Particularly in the case of large capacity sacks of which the contents are not desired to be emptied all at once, there is the problem of closing the sacks again after some of the contents have been withdrawn. Since the filling end of the large sacks is usually employed to suspend same during transport and emptying, the filling end is not accessible for opening purposes and for emptying the contents. Such large sacks suspended for example from a crane hook by their filling aperture are usually opened by cutting open the base as is described in German Utility Model 78 17 554, dated June 12, 1978. However, such cutting open of the bases does not permit the withdrawal of partial quantities as is frequently required because of the large capacity of the sacks.
The present invention is intended to improve a cross-bottom sack of the type described in U.S. Pat. No. 4,184,627. Such sack is formed from a tubular section that has a base formed in the following manner:
(a) a tubular section is flattened and two diametrically opposite portions of the flattened section are pulled away from each to define two corner folds;
(b) the corner folds are triangular-shaped and have confronting parallel bases or inner edges spaced from each other to define a pulled open base square;
(c) an internal fastener or lock is applied to the base square in such manner that it closes or covers the space between the bases;
(d) confronting ends of the corner folds are folded towards the center of the base square, the folded over portions being commonly referred to as "side flaps"; and
(e) a base cover sheet is applied to the folded over side flaps to complete formation of the base of the sack.
It is therefore the problem of the invention to provide a cross-bottom sack of the aforementioned kind which can be readily closed again after some of its contents have been removed.

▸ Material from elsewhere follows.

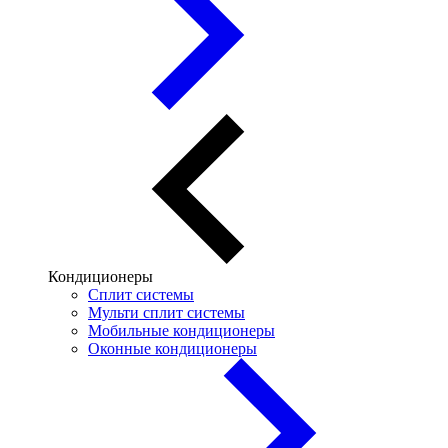
Кондиционеры
Сплит системы
Мульти сплит системы
Мобильные кондиционеры
Оконные кондиционеры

According to the invention, this problem is solved in that the edges of the folded-over side flaps are spaced apart so that a channel is formed between the end faces of the edges as well as the internal lock or fastener and the base cover sheet, and that a strip of material which has a hole in its central region and forms a closure lock is inserted in this channel to project beyond both ends of the cover sheet. To open the sack which is freely suspended from its filling end, the closure lock is pushed into a position in which its hole is disposed substantially near the middle of the base. By means of a knife one can then pierce aligned holes through the hole of the closure lock into the base cover sheet as well as the internal lock. If the aligned emptying holes of the internal lock as well as the base cover sheet are to be closed again, the closure lock is displaced by pulling it at one end so that its hole leaves the vicinitly of the pierced holes and closes them again. If the hole in the closure lock is not brought into full registry with the pierced holes, the discharged quantity can be controlled.
The closure lock according to the invention avoids the need for completely destroying the base of the sack during emptying and consequently the empty sack can be re-used for other purposes.
The closure lock preferably consists of an elastic material of sufficient stiffness. Piercing of the base cover sheet as well as the internal lock to produce outlet apertures can be simplified if the base cover sheet and the internal lock are provided with aligned perforated portions in the region of the middle of the base.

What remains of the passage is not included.